- Your assignment: Repeat the listing below exactly. Pictures do not belong in the copy.

***** Records provided *****

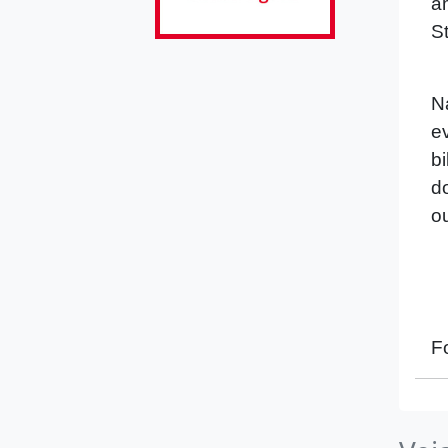
a
S
N
e
b
d
o
F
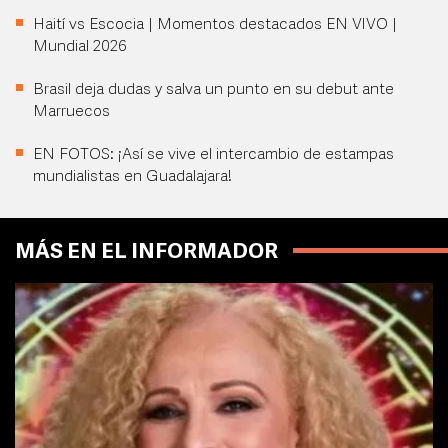
Haití vs Escocia | Momentos destacados EN VIVO |
Mundial 2026
Brasil deja dudas y salva un punto en su debut ante
Marruecos
EN FOTOS: ¡Así se vive el intercambio de estampas
mundialistas en Guadalajara!
MÁS EN EL INFORMADOR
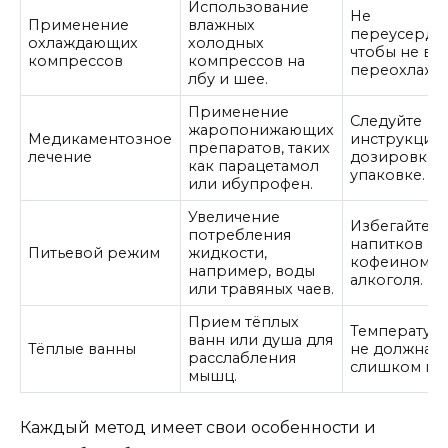
Использование
Не
Применение
влажных
переусердст
охлаждающих
холодных
чтобы не вы
компрессов
компрессов на
переохлажд
лбу и шее.
Применение
Следуйте
жаропонижающих
Медикаментозное
инструкции
препаратов, таких
лечение
дозировке 
как парацетамол
упаковке.
или ибупрофен.
Увеличение
Избегайте
потребления
напитков с
Питьевой режим
жидкости,
кофеином и
например, воды
алкоголя.
или травяных чаев.
Прием тёплых
Температур
ванн или душа для
Тёплые ванны
не должна б
расслабления
слишком гор
мышц.
Каждый метод имеет свои особенности и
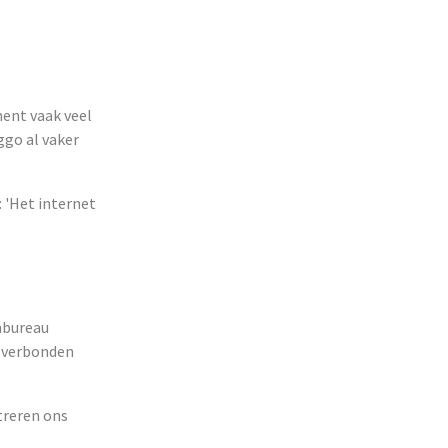
ent vaak veel
ggo al vaker
 'Het internet
nbureau
s verbonden
treren ons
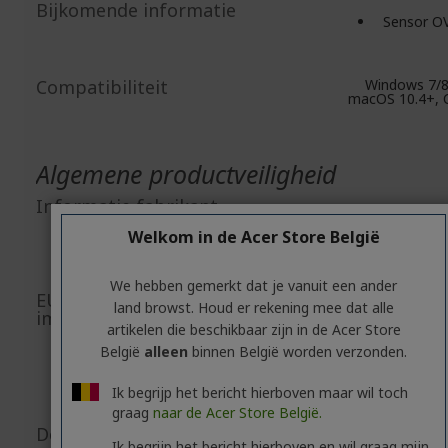
Bijkomende informatie
Sensor O
Compatibiliteit
Windows 7/8
macOS 10.4+,
Algemene productveiligheid
Informatie fabrikant
A
Welkom in de Acer Store België
8F, No. 88, Se
Xin Tai 5th Roa
New Taipei C
We hebben gemerkt dat je vanuit een ander
EU-verantwoordelijke/EU-
land browst. Houd er rekening mee dat alle
Acer Ita
importeur
artikelen die beschikbaar zijn in de Acer Store
Viale delle Indust
20044 Arese (MI
België
alleen
binnen België worden verzonden.
https://www.acer
E-mail:
ace
Ik begrijp het bericht hierboven maar wil toch
srl@lega
graag
naar de Acer Store België.
Document-/afbeeldingsveiligheid
Accessoir
Ik begrijp het bericht hierboven en wil graag mijn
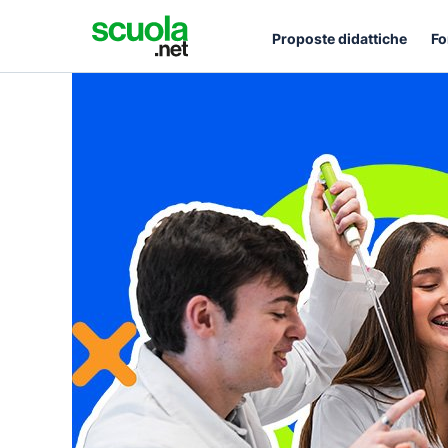
Proposte didattiche
Fo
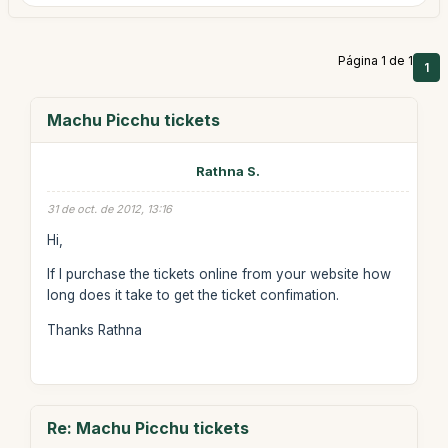
Página 1 de 1
1
Machu Picchu tickets
Rathna S.
31 de oct. de 2012, 13:16
Hi,
If I purchase the tickets online from your website how
long does it take to get the ticket confimation.
Thanks Rathna
Re: Machu Picchu tickets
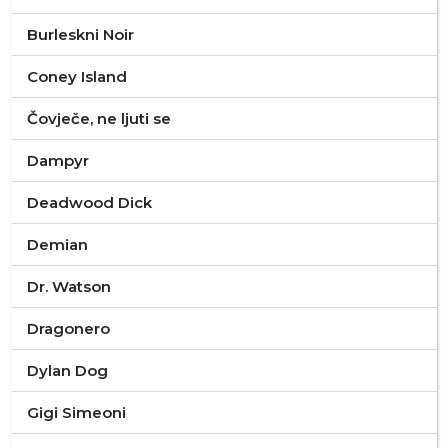
Burleskni Noir
Coney Island
Čovječe, ne ljuti se
Dampyr
Deadwood Dick
Demian
Dr. Watson
Dragonero
Dylan Dog
Gigi Simeoni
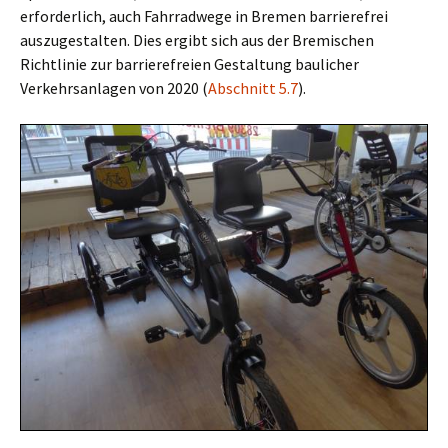
erforderlich, auch Fahrradwege in Bremen barrierefrei
auszugestalten. Dies ergibt sich aus der Bremischen
Richtlinie zur barrierefreien Gestaltung baulicher
Verkehrsanlagen von 2020 (
Abschnitt 5.7
).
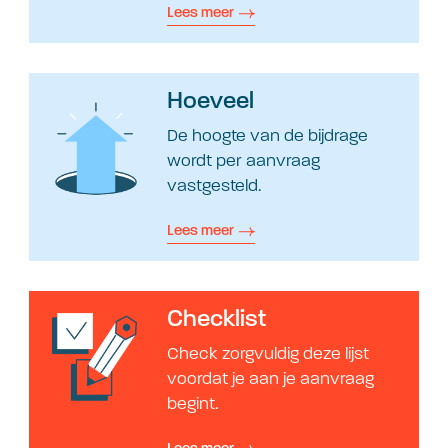
Lees meer
Hoeveel
De hoogte van de bijdrage
wordt per aanvraag
vastgesteld.
Lees meer
Checklist
Check zorgvuldig deze lijst
voordat je aan je aanvraag
begint.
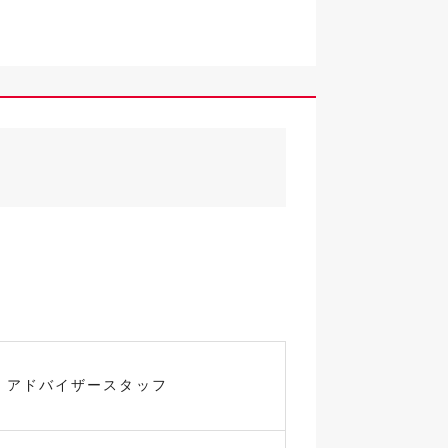
◎
・アドバイザースタッフ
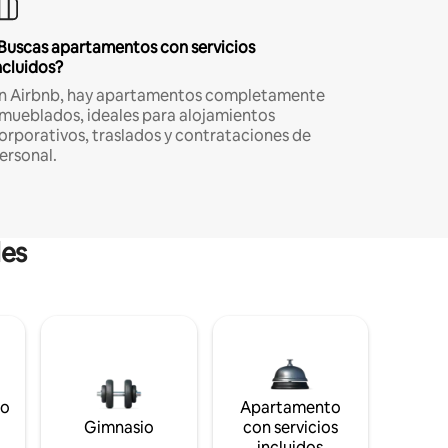
Buscas apartamentos con servicios
ncluidos?
n Airbnb, hay apartamentos completamente
mueblados, ideales para alojamientos
orporativos, traslados y contrataciones de
ersonal.
les
to
Apartamento
s
Gimnasio
con servicios
incluidos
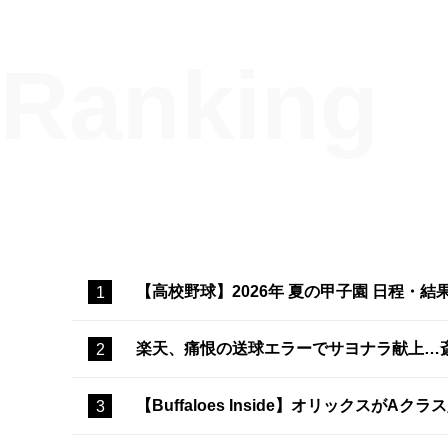
【高校野球】2026年 夏の甲子園 日程・結
楽天、痛恨の送球エラーでサヨナラ献上…
【Buffaloes Inside】オリック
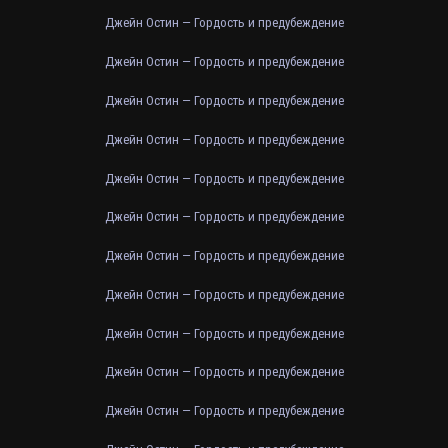
Джейн Остин — Гордость и предубеждение
Джейн Остин — Гордость и предубеждение
Джейн Остин — Гордость и предубеждение
Джейн Остин — Гордость и предубеждение
Джейн Остин — Гордость и предубеждение
Джейн Остин — Гордость и предубеждение
Джейн Остин — Гордость и предубеждение
Джейн Остин — Гордость и предубеждение
Джейн Остин — Гордость и предубеждение
Джейн Остин — Гордость и предубеждение
Джейн Остин — Гордость и предубеждение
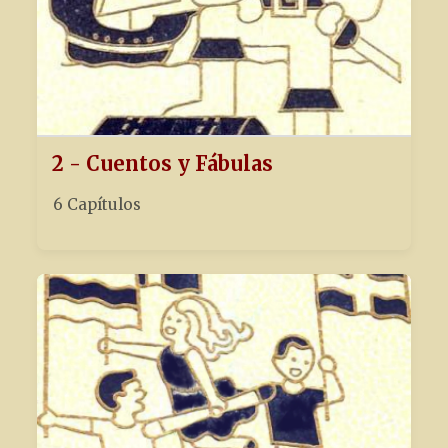
2 - Cuentos y Fábulas
6 Capítulos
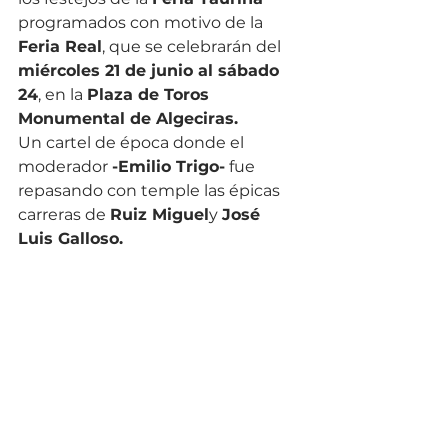
programados con motivo de la 
Feria Real
, que se celebrarán del 
miércoles 21 de junio al sábado 
24
, en la 
Plaza de Toros 
Monumental de Algeciras.
Un cartel de época donde el 
moderador 
-Emilio Trigo-
 fue 
repasando con temple las épicas 
carreras de 
Ruiz Miguel
y 
José 
Luis Galloso.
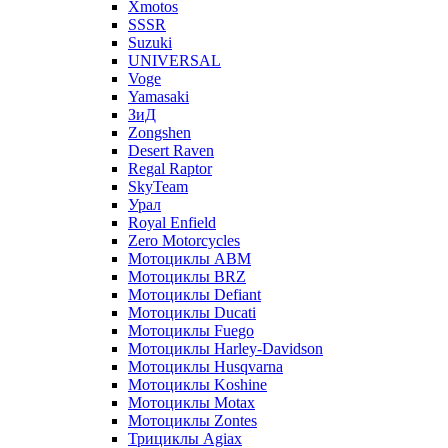
Xmotos
SSSR
Suzuki
UNIVERSAL
Voge
Yamasaki
ЗиД
Zongshen
Desert Raven
Regal Raptor
SkyTeam
Урал
Royal Enfield
Zero Motorcycles
Мотоциклы ABM
Мотоциклы BRZ
Мотоциклы Defiant
Мотоциклы Ducati
Мотоциклы Fuego
Мотоциклы Harley-Davidson
Мотоциклы Husqvarna
Мотоциклы Koshine
Мотоциклы Motax
Мотоциклы Zontes
Трициклы Agiax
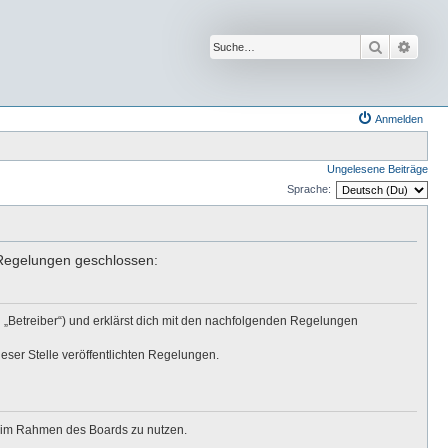
Suche
Erwei
Anmelden
Ungelesene Beiträge
Sprache:
n Regelungen geschlossen:
 „Betreiber“) und erklärst dich mit den nachfolgenden Regelungen
eser Stelle veröffentlichten Regelungen.
ag im Rahmen des Boards zu nutzen.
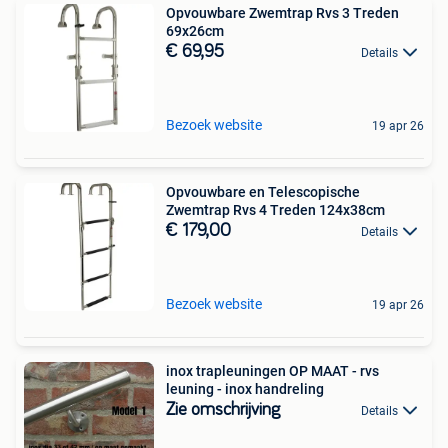
Opvouwbare Zwemtrap Rvs 3 Treden
69x26cm
€ 69,95
Details
Bezoek website
19 apr 26
Opvouwbare en Telescopische
Zwemtrap Rvs 4 Treden 124x38cm
€ 179,00
Details
Bezoek website
19 apr 26
inox trapleuningen OP MAAT - rvs
leuning - inox handreling
Zie omschrijving
Details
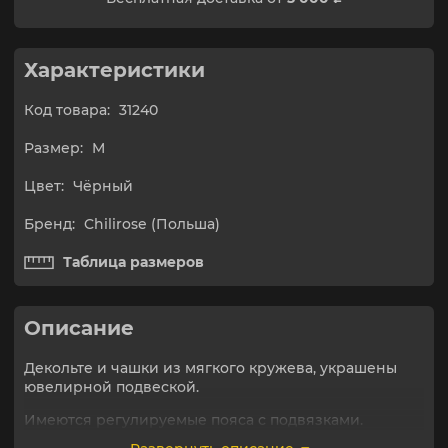
Характеристики
Код товара:
31240
Размер:
M
Цвет:
Чёрный
Бренд:
Chilirose (Польша)
Таблица размеров
Описание
Декольте и чашки из мягкого кружева, украшены
ювелирной подвеской.
Имеются регулируемые пояса с подвязками.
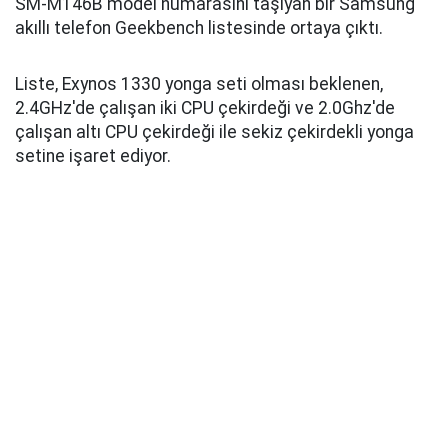
SM-M146B model numarasını taşıyan bir Samsung
akıllı telefon Geekbench listesinde ortaya çıktı.
Liste, Exynos 1330 yonga seti olması beklenen,
2.4GHz'de çalışan iki CPU çekirdeği ve 2.0Ghz'de
çalışan altı CPU çekirdeği ile sekiz çekirdekli yonga
setine işaret ediyor.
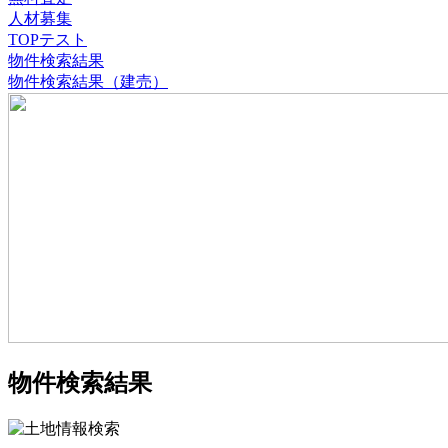
人材募集
TOPテスト
物件検索結果
物件検索結果（建売）
物件検索結果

*****

- Exercise response:
a
S
N
e
b
d
o
F
Haití vs Escocia | Momentos destacados EN VIVO |
Mundial 2026
Brasil deja dudas y salva un punto en su debut ante
Marruecos
EN FOTOS: ¡Así se vive el intercambio de estampas
mundialistas en Guadalajara!
MÁS EN EL INFORMADOR
Использование
Не
Применение
влажных
переусердст
охлаждающих
холодных
чтобы не вы
компрессов
компрессов на
переохлажд
лбу и шее.
Применение
Следуйте
жаропонижающих
Медикаментозное
инструкции
препаратов, таких
лечение
дозировке 
как парацетамол
упаковке.
или ибупрофен.
Увеличение
Избегайте
потребления
напитков с
Питьевой режим
жидкости,
кофеином и
например, воды
алкоголя.
или травяных чаев.
Прием тёплых
Температур
ванн или душа для
Тёплые ванны
не должна б
расслабления
слишком гор
мышц.
Каждый метод имеет свои особенности и
ent vaak veel
ggo al vaker
 'Het internet
nbureau
s verbonden
treren ons
Bijkomende informatie
Sensor O
Compatibiliteit
Windows 7/8
macOS 10.4+,
Algemene productveiligheid
Informatie fabrikant
A
Welkom in de Acer Store België
8F, No. 88, Se
Xin Tai 5th Roa
New Taipei C
We hebben gemerkt dat je vanuit een ander
EU-verantwoordelijke/EU-
land browst. Houd er rekening mee dat alle
Acer Ita
importeur
artikelen die beschikbaar zijn in de Acer Store
Viale delle Indust
20044 Arese (MI
België
alleen
binnen België worden verzonden.
https://www.acer
E-mail:
ace
Ik begrijp het bericht hierboven maar wil toch
srl@lega
graag
naar de Acer Store België.
Document-/afbeeldingsveiligheid
Accessoir
Ik begrijp het bericht hierboven en wil graag mijn
Proposte didattiche
Fo
Página 1 de 1
1
Machu Picchu tickets
Rathna S.
31 de oct. de 2012, 13:16
Hi,
If I purchase the tickets online from your website how
long does it take to get the ticket confimation.
Thanks Rathna
Re: Machu Picchu tickets
Burleskni Noir
Coney Island
Čovječe, ne ljuti se
Dampyr
Deadwood Dick
Demian
Dr. Watson
Dragonero
Dylan Dog
Gigi Simeoni
erforderlich, auch Fahrradwege in Bremen barrierefrei
auszugestalten. Dies ergibt sich aus der Bremischen
Richtlinie zur barrierefreien Gestaltung baulicher
Verkehrsanlagen von 2020 (
Abschnitt 5.7
).
Lees meer
Hoeveel
De hoogte van de bijdrage
wordt per aanvraag
vastgesteld.
Lees meer
Checklist
Check zorgvuldig deze lijst
voordat je aan je aanvraag
begint.
◎
・アドバイザースタッフ
Buscas apartamentos con servicios
ncluidos?
n Airbnb, hay apartamentos completamente
mueblados, ideales para alojamientos
orporativos, traslados y contrataciones de
ersonal.
les
to
Apartamento
s
Gimnasio
con servicios
incluidos
【高校野球】2026年 夏の甲子園 日程・結
楽天、痛恨の送球エラーでサヨナラ献上…
【Buffaloes Inside】オリック
Джейн Остин — Гордость и предубеждение
Джейн Остин — Гордость и предубеждение
Джейн Остин — Гордость и предубеждение
Джейн Остин — Гордость и предубеждение
Джейн Остин — Гордость и предубеждение
Джейн Остин — Гордость и предубеждение
Джейн Остин — Гордость и предубеждение
Джейн Остин — Гордость и предубеждение
Джейн Остин — Гордость и предубеждение
Джейн Остин — Гордость и предубеждение
Джейн Остин — Гордость и предубеждение
2 - Cuentos y Fábulas
6 Capítulos
programados con motivo de la 
Feria Real
, que se celebrarán del 
miércoles 21 de junio al sábado 
24
, en la 
Plaza de Toros 
Monumental de Algeciras.
Un cartel de época donde el 
moderador 
-Emilio Trigo-
 fue 
repasando con temple las épicas 
carreras de 
Ruiz Miguel
y 
José 
Luis Galloso.
Xmotos
SSSR
Suzuki
UNIVERSAL
Voge
Yamasaki
ЗиД
Zongshen
Desert Raven
Regal Raptor
SkyTeam
Урал
Royal Enfield
Zero Motorcycles
Мотоциклы ABM
Мотоциклы BRZ
Мотоциклы Defiant
Мотоциклы Ducati
Мотоциклы Fuego
Мотоциклы Harley-Davidson
Мотоциклы Husqvarna
Мотоциклы Koshine
Мотоциклы Motax
Мотоциклы Zontes
Трициклы Agiax
Suche
Erwei
Anmelden
Ungelesene Beiträge
Sprache:
n Regelungen geschlossen:
 „Betreiber“) und erklärst dich mit den nachfolgenden Regelungen
eser Stelle veröffentlichten Regelungen.
ag im Rahmen des Boards zu nutzen.
Opvouwbare Zwemtrap Rvs 3 Treden
69x26cm
€ 69,95
Details
Bezoek website
19 apr 26
Opvouwbare en Telescopische
Zwemtrap Rvs 4 Treden 124x38cm
€ 179,00
Details
Bezoek website
19 apr 26
inox trapleuningen OP MAAT - rvs
leuning - inox handreling
Zie omschrijving
Details
Характеристики
Код товара:
31240
Размер:
M
Цвет:
Чёрный
Бренд:
Chilirose (Польша)
Таблица размеров
Описание
Декольте и чашки из мягкого кружева, украшены
ювелирной подвеской.
Имеются регулируемые пояса с подвязками.
SM-M146B model numarasını taşıyan bir Samsung
akıllı telefon Geekbench listesinde ortaya çıktı.
Liste, Exynos 1330 yonga seti olması beklenen,
2.4GHz'de çalışan iki CPU çekirdeği ve 2.0Ghz'de
çalışan altı CPU çekirdeği ile sekiz çekirdekli yonga
setine işaret ediyor.
人材募集
TOPテスト
物件検索結果
物件検索結果（建売）
物件検索結果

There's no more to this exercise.